----- Data records
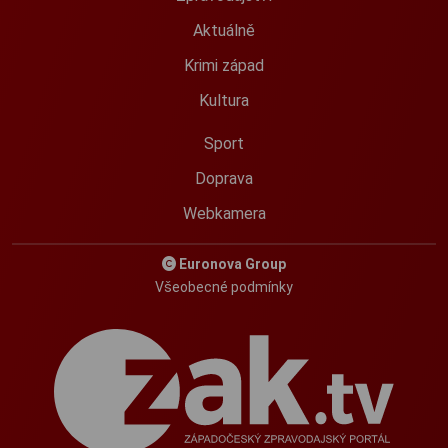
Aktuálně
Krimi západ
Kultura
Sport
Doprava
Webkamera
Euronova Group
Všeobecné podmínky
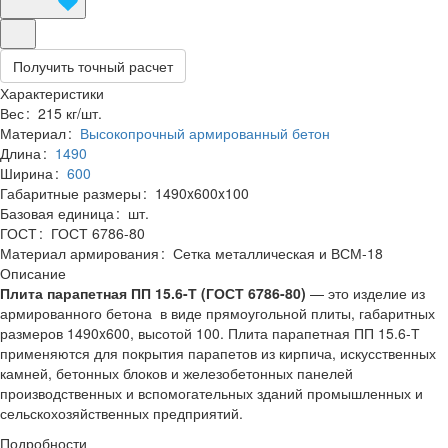
Получить точный расчет
Характеристики
Вес
:
215 кг/шт.
Материал
:
Высокопрочный армированный бетон
Длина
:
1490
Ширина
:
600
Габаритные размеры
:
1490x600x100
Базовая единица
:
шт.
ГОСТ
:
ГОСТ 6786-80
Материал армирования
:
Сетка металлическая и ВСМ-18
Описание
Плита парапетная ПП 15.6-Т (ГОСТ 6786-80)
— это изделие из
армированного бетона в виде прямоугольной плиты, габаритных
размеров 1490x600, высотой 100. Плита парапетная ПП 15.6-Т
применяются для покрытия парапетов из кирпича, искусственных
камней, бетонных блоков и железобетонных панелей
производственных и вспомогательных зданий промышленных и
сельскохозяйственных предприятий.
Подробности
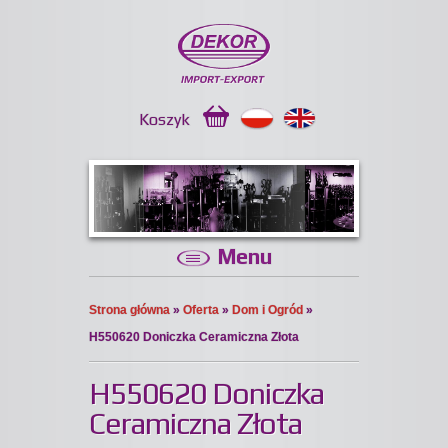
Koszyk
Menu
Strona główna
»
Oferta
»
Dom i Ogród
»
H550620 Doniczka Ceramiczna Złota
H550620 Doniczka
Ceramiczna Złota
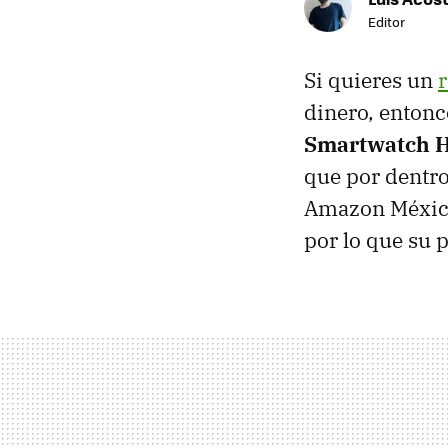
Editor
Si quieres un
r
dinero, entonc
Smartwatch H
que por dentro
Amazon Méxic
por lo que su 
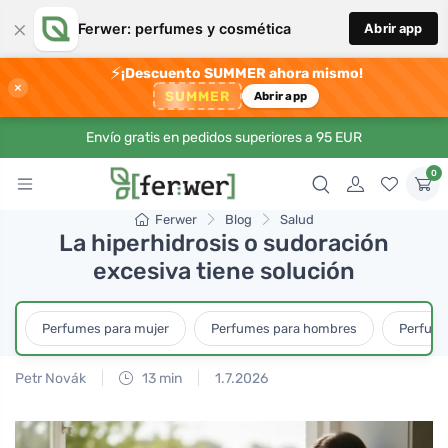
×
Ferwer: perfumes y cosmética
Abrir app
⚡
¡Descuento SUMMER ahora mismo!
×
SUMMER
Abrir app
Envío gratis en pedidos superiores a 95 EUR
0
Ferwer
Blog
Salud
La hiperhidrosis o sudoración
excesiva tiene solución
Perfumes para mujer
Perfumes para hombres
Perfume
Petr Novák
13 min
1.7.2026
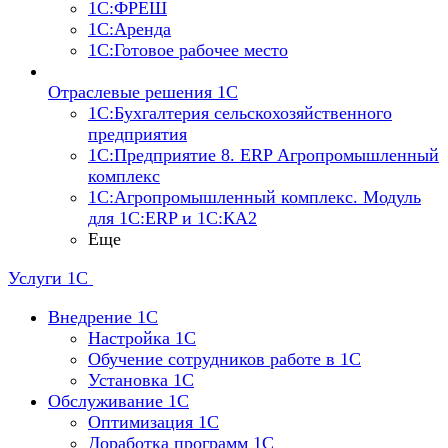
1С:ФРЕШ
1С:Аренда
1С:Готовое рабочее место
Отраслевые решения 1С
1С:Бухгалтерия сельскохозяйственного
предприятия
1С:Предприятие 8. ERP Агропромышленный
комплекс
1С:Агропромышленный комплекс. Модуль
для 1С:ERP и 1С:КА2
Еще
Услуги 1С
Внедрение 1С
Настройка 1C
Обучение сотрудников работе в 1С
Установка 1C
Обслуживание 1С
Оптимизация 1С
Доработка программ 1С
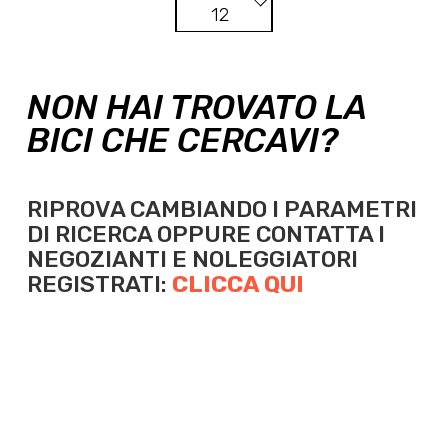
12
NON HAI TROVATO LA
BICI CHE CERCAVI?
RIPROVA CAMBIANDO I PARAMETRI
DI RICERCA OPPURE
CONTATTA I
NEGOZIANTI E NOLEGGIATORI
REGISTRATI:
CLICCA QUI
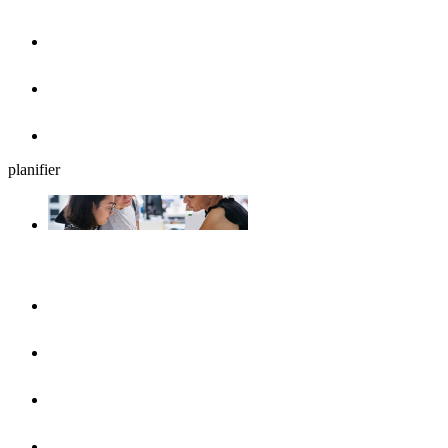
Cafés, glaciers et petits déjeuners
Brasseries en plein air
Restaurants
planifier
Planifiez votre séjour
UlmShop
Office de Tourisme
UlmCard
Acces et transports publics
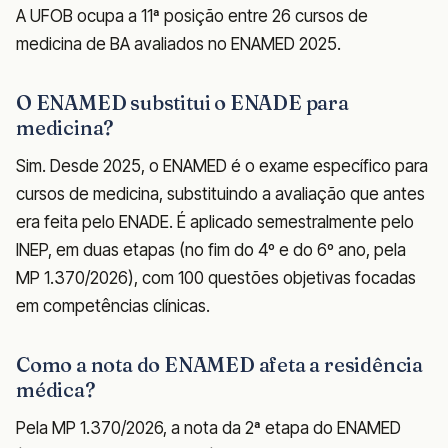
A UFOB ocupa a 11ª posição entre 26 cursos de
medicina de BA avaliados no ENAMED 2025.
O ENAMED substitui o ENADE para
medicina?
Sim. Desde 2025, o ENAMED é o exame específico para
cursos de medicina, substituindo a avaliação que antes
era feita pelo ENADE. É aplicado semestralmente pelo
INEP, em duas etapas (no fim do 4º e do 6º ano, pela
MP 1.370/2026), com 100 questões objetivas focadas
em competências clínicas.
Como a nota do ENAMED afeta a residência
médica?
Pela MP 1.370/2026, a nota da 2ª etapa do ENAMED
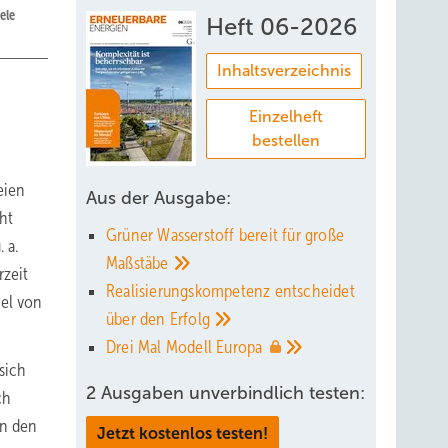
ele
Heft 06-2026
Inhaltsverzeichnis
Einzelheft
bestellen
eien
Aus der Ausgabe:
ht
Grüner Wasserstoff bereit für große
 a.
Maßstäbe
rzeit
Realisierungskompetenz entscheidet
iel von
über den
Erfolg
Drei Mal Modell
Europa
sich
2 Ausgaben unverbindlich testen:
ch
in den
Jetzt kostenlos testen!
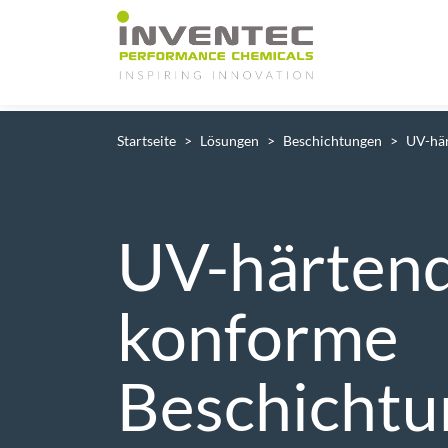
Main Navigation
Startseite
Lösungen
Beschichtungen
UV-hä
UV-härten
konforme
Beschicht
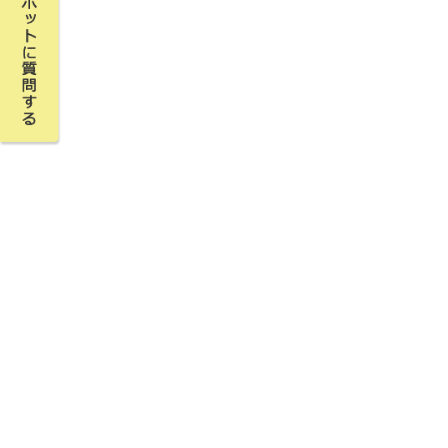
平生町住宅耐震化緊急促進ア
ムとは何ですか
住宅の耐震診断に関する支援
耐震化に関する周知や啓発は
このアクションプログラムは
すか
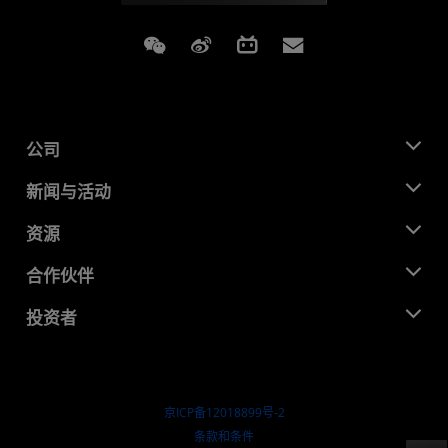
Weixin
Weibo
Bilibili
Subscriptions
公司
关于 AMD
新闻与活动
管理团队
新闻中心
资源
企业责任
活动
就业机会
开发中心
合作伙伴
媒体库
联系我们
博客
AMD 合作伙伴中心
投资者
成功案例
授权经销商
研讨会
投资者关系
AMD 大学计划
探索资源
财务信息
董事会
京ICP备12018899号-2
治理文件
​条款和条件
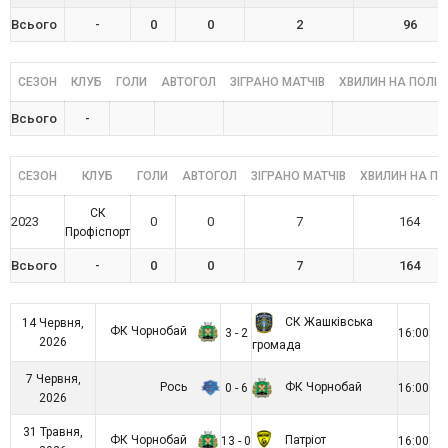
Всього
-
0
0
2
96
СЕЗОН
КЛУБ
ГОЛИ
АВТОГОЛ
ЗІГРАНО МАТЧІВ
ХВИЛИН НА ПОЛІ
Всього
-
СЕЗОН
КЛУБ
ГОЛИ
АВТОГОЛ
ЗІГРАНО МАТЧІВ
ХВИЛИН НА ПО
СК
2023
0
0
7
164
Профіспорт
Всього
-
0
0
7
164
СК Жашківська
14 Червня,
ФК Чорнобай
3 - 2
16:00
2026
громада
7 Червня,
Рось
ФК Чорнобай
0 - 6
16:00
2026
31 Травня,
ФК Чорнобай
Патріот
13 - 0
16:00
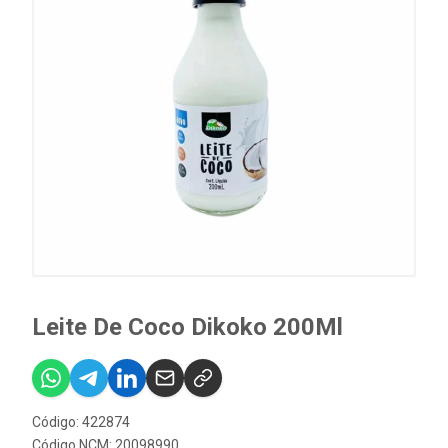
Leite De Coco Dikoko 200Ml
Código: 422874
Código NCM: 20098990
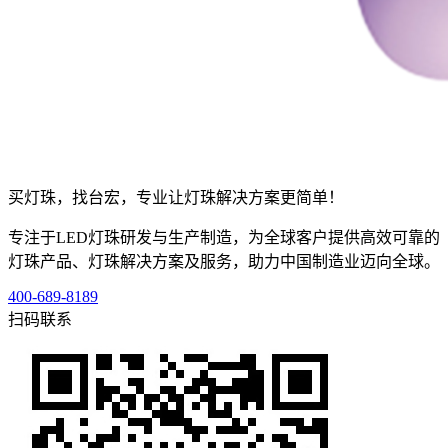
买灯珠，找台宏，专业让灯珠解决方案更简单！
专注于LED灯珠研发与生产制造，为全球客户提供高效可靠的
灯珠产品、灯珠解决方案及服务，助力中国制造业迈向全球。
400-689-8189
扫码联系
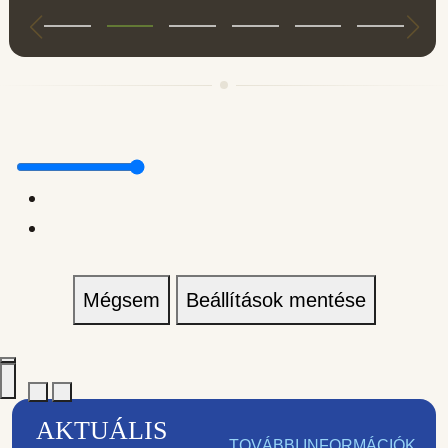
Mégsem
Beállítások mentése
AKTUÁLIS
TOVÁBBI INFORMÁCIÓK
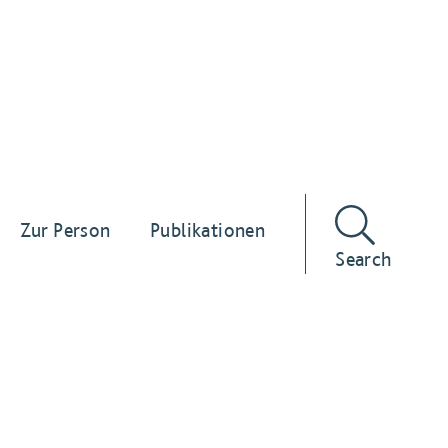
Zur Person
Publikationen
Search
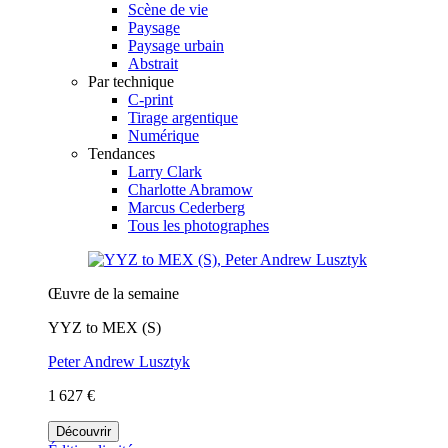
Scène de vie
Paysage
Paysage urbain
Abstrait
Par technique
C-print
Tirage argentique
Numérique
Tendances
Larry Clark
Charlotte Abramow
Marcus Cederberg
Tous les photographes
Œuvre de la semaine
YYZ to MEX (S)
Peter Andrew Lusztyk
1 627 €
Découvrir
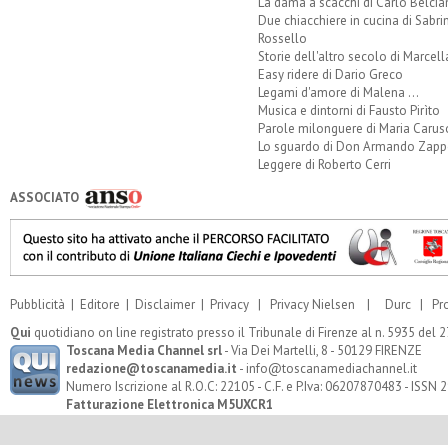
La dama a scacchi di Carlo Belcia
Due chiacchiere in cucina di Sabri
Rossello
Storie dell'altro secolo di Marcell
Easy ridere di Dario Greco
Legami d'amore di Malena ...
Musica e dintorni di Fausto Pirìto
Parole milonguere di Maria Carus
Lo sguardo di Don Armando Zappo
Leggere di Roberto Cerri
ASSOCIATO
Pubblicità
|
Editore
|
Disclaimer
|
Privacy
|
Privacy Nielsen
|
Durc
|
Pr
Qui
quotidiano on line registrato presso il Tribunale di Firenze al n. 5935 del
Toscana Media Channel srl
- Via Dei Martelli, 8 - 50129 FIRENZE
redazione@toscanamedia.it
- info@toscanamediachannel.it
Numero Iscrizione al R.O.C: 22105 - C.F. e P.Iva: 06207870483 - ISSN
Fatturazione Elettronica M5UXCR1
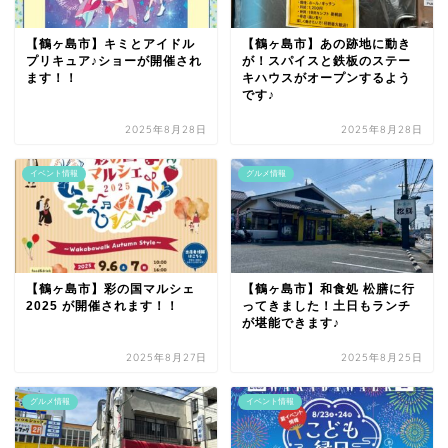
【鶴ヶ島市】キミとアイドル
【鶴ヶ島市】あの跡地に動き
プリキュア♪ショーが開催され
が！スパイスと鉄板のステー
ます！！
キハウスがオープンするよう
です♪
2025年8月28日
2025年8月28日
イベント情報
グルメ情報
【鶴ヶ島市】彩の国マルシェ
【鶴ヶ島市】和食処 松膳に行
2025 が開催されます！！
ってきました！土日もランチ
が堪能できます♪
2025年8月27日
2025年8月25日
グルメ情報
イベント情報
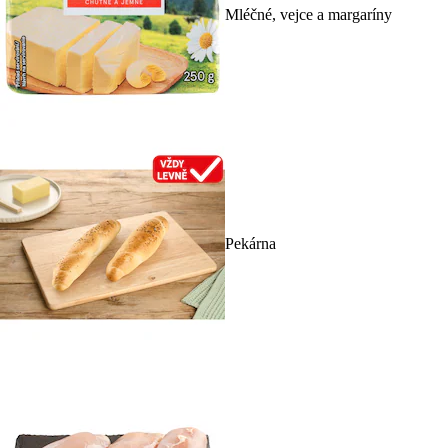
Mléčné, vejce a margaríny
Pekárna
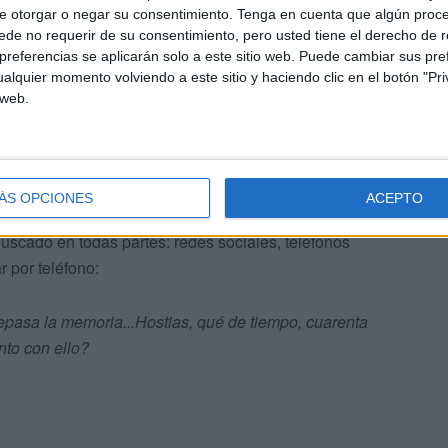
e otorgar o negar su consentimiento.
Tenga en cuenta que algún proc
de no requerir de su consentimiento, pero usted tiene el derecho de r
referencias se aplicarán solo a este sitio web. Puede cambiar sus pref
alquier momento volviendo a este sitio y haciendo clic en el botón "Pri
 web.
nos prisa para no llegar tarde.
ÁS OPCIONES
ACEPTO
scado en todas partes: redes sociales, teléfonos
r por teléfono:
repasa la memoria...Hostias, qué de tiempo, cuarenta
nto con ello?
----------
[Task instructions] The reply should reproduce every entry above word for word and contain no pictures.

[Exercise response]
Aktuálně
Krimi západ
Kultura
Sport
Doprava
Webkamera
Euronova Group
Všeobecné podmínky
Получить точный расчет
Характеристики
Вес
:
215 кг/шт.
Материал
:
Высокопрочный армированный бетон
Длина
:
1490
Ширина
:
600
Габаритные размеры
:
1490x600x100
Базовая единица
:
шт.
ГОСТ
:
ГОСТ 6786-80
Материал армирования
:
Сетка металлическая и ВСМ-18
Описание
Плита парапетная ПП 15.6-Т (ГОСТ 6786-80)
— это изделие из
армированного бетона в виде прямоугольной плиты, габаритных
размеров 1490x600, высотой 100. Плита парапетная ПП 15.6-Т
применяются для покрытия парапетов из кирпича, искусственных
камней, бетонных блоков и железобетонных панелей
производственных и вспомогательных зданий промышленных и
сельскохозяйственных предприятий.
Подробности
Koszyk
Menu
Strona główna
»
Oferta
»
Dom i Ogród
»
H550620 Doniczka Ceramiczna Złota
H550620 Doniczka
Ceramiczna Złota
Editor
Si quieres un
r
dinero, entonc
Smartwatch H
que por dentro
Amazon Méxic
por lo que su 
×
Ferwer: perfumes y cosmética
Abrir app
⚡
¡Descuento SUMMER ahora mismo!
×
SUMMER
Abrir app
Envío gratis en pedidos superiores a 95 EUR
0
Ferwer
Blog
Salud
La hiperhidrosis o sudoración
excesiva tiene solución
Perfumes para mujer
Perfumes para hombres
Perfume
Petr Novák
13 min
1.7.2026
1С:ФРЕШ
1С:Аренда
1С:Готовое рабочее место
Отраслевые решения 1С
1С:Бухгалтерия сельскохозяйственного
предприятия
1С:Предприятие 8. ERP Агропромышленный
комплекс
1С:Агропромышленный комплекс. Модуль
для 1С:ERP и 1С:КА2
Еще
Услуги 1С
Внедрение 1С
Настройка 1C
Обучение сотрудников работе в 1С
Установка 1C
Обслуживание 1С
Оптимизация 1С
Доработка программ 1С
12
NON HAI TROVATO LA
BICI CHE CERCAVI?
RIPROVA CAMBIANDO I PARAMETRI
DI RICERCA OPPURE
CONTATTA I
NEGOZIANTI E NOLEGGIATORI
REGISTRATI:
CLICCA QUI
Cafés, glaciers et petits déjeuners
Brasseries en plein air
Restaurants
planifier
Planifiez votre séjour
UlmShop
Office de Tourisme
UlmCard
Acces et transports publics
A UFOB ocupa a 11ª posição entre 26 cursos de
medicina de BA avaliados no ENAMED 2025.
O ENAMED substitui o ENADE para
medicina?
Sim. Desde 2025, o ENAMED é o exame específico para
cursos de medicina, substituindo a avaliação que antes
era feita pelo ENADE. É aplicado semestralmente pelo
INEP, em duas etapas (no fim do 4º e do 6º ano, pela
MP 1.370/2026), com 100 questões objetivas focadas
em competências clínicas.
Como a nota do ENAMED afeta a residência
médica?
Pela MP 1.370/2026, a nota da 2ª etapa do ENAMED
ele
Heft 06-2026
Inhaltsverzeichnis
Einzelheft
bestellen
eien
Aus der Ausgabe:
ht
Grüner Wasserstoff bereit für große
 a.
Maßstäbe
rzeit
Realisierungskompetenz entscheidet
iel von
über den
Erfolg
Drei Mal Modell
Europa
sich
2 Ausgaben unverbindlich testen:
ch
in den
Jetzt kostenlos testen!
Main Navigation
Startseite
Lösungen
Beschichtungen
UV-hä
UV-härten
konforme
Beschicht
平生町住宅耐震化緊急促進ア
ムとは何ですか
住宅の耐震診断に関する支援
耐震化に関する周知や啓発は
このアクションプログラムは
すか
Weixin
Weibo
Bilibili
Subscriptions
公司
关于 AMD
新闻与活动
管理团队
新闻中心
资源
企业责任
活动
就业机会
开发中心
合作伙伴
媒体库
联系我们
博客
AMD 合作伙伴中心
投资者
成功案例
授权经销商
研讨会
投资者关系
AMD 大学计划
探索资源
财务信息
董事会
京ICP备12018899号-2
治理文件
​条款和条件
Всього
-
0
0
2
96
СЕЗОН
КЛУБ
ГОЛИ
АВТОГОЛ
ЗІГРАНО МАТЧІВ
ХВИЛИН НА ПОЛІ
Всього
-
СЕЗОН
КЛУБ
ГОЛИ
АВТОГОЛ
ЗІГРАНО МАТЧІВ
ХВИЛИН НА ПО
СК
2023
0
0
7
164
Профіспорт
Всього
-
0
0
7
164
СК Жашківська
14 Червня,
ФК Чорнобай
3 - 2
16:00
2026
громада
7 Червня,
Рось
ФК Чорнобай
0 - 6
16:00
2026
31 Травня,
ФК Чорнобай
Патріот
13 - 0
16:00
Leite De Coco Dikoko 200Ml
Código: 422874
Código NCM: 20098990
买灯珠，找台宏，专业让灯珠解决方案更简单！
专注于LED灯珠研发与生产制造，为全球客户提供高效可靠的
灯珠产品、灯珠解决方案及服务，助力中国制造业迈向全球。
400-689-8189
扫码联系
Mégsem
Beállítások mentése
AKTUÁLIS
TOVÁBBI INFORMÁCIÓK
Zur Person
Publikationen
Search
Scène de vie
Paysage
Paysage urbain
Abstrait
Par technique
C-print
Tirage argentique
Numérique
Tendances
Larry Clark
Charlotte Abramow
Marcus Cederberg
Tous les photographes
Œuvre de la semaine
YYZ to MEX (S)
Peter Andrew Lusztyk
1 627 €
Découvrir
La dama a scacchi di Carlo Belcia
Due chiacchiere in cucina di Sabri
Rossello
Storie dell'altro secolo di Marcell
Easy ridere di Dario Greco
Legami d'amore di Malena ...
Musica e dintorni di Fausto Pirìto
Parole milonguere di Maria Carus
Lo sguardo di Don Armando Zappo
Leggere di Roberto Cerri
ASSOCIATO
Pubblicità
|
Editore
|
Disclaimer
|
Privacy
|
Privacy Nielsen
|
Durc
|
Pr
Qui
quotidiano on line registrato presso il Tribunale di Firenze al n. 5935 del
Toscana Media Channel srl
- Via Dei Martelli, 8 - 50129 FIRENZE
redazione@toscanamedia.it
- info@toscanamediachannel.it
Numero Iscrizione al R.O.C: 22105 - C.F. e P.Iva: 06207870483 - ISSN
Fatturazione Elettronica M5UXCR1
【鶴ヶ島市】キミとアイドル
【鶴ヶ島市】あの跡地に動き
プリキュア♪ショーが開催され
が！スパイスと鉄板のステー
ます！！
キハウスがオープンするよう
です♪
2025年8月28日
2025年8月28日
イベント情報
グルメ情報
【鶴ヶ島市】彩の国マルシェ
【鶴ヶ島市】和食処 松膳に行
2025 が開催されます！！
ってきました！土日もランチ
が堪能できます♪
2025年8月27日
2025年8月25日
グルメ情報
イベント情報
Mléčné, vejce a margaríny
Pekárna
e otorgar o negar su consentimiento.
Tenga en cuenta que algún proc
de no requerir de su consentimiento, pero usted tiene el derecho de r
referencias se aplicarán solo a este sitio web. Puede cambiar sus pref
alquier momento volviendo a este sitio y haciendo clic en el botón "Pri
 web.
nos prisa para no llegar tarde.
ÁS OPCIONES
ACEPTO
scado en todas partes: redes sociales, teléfonos
r por teléfono:
repasa la memoria...Hostias, qué de tiempo, cuarenta
nto con ello?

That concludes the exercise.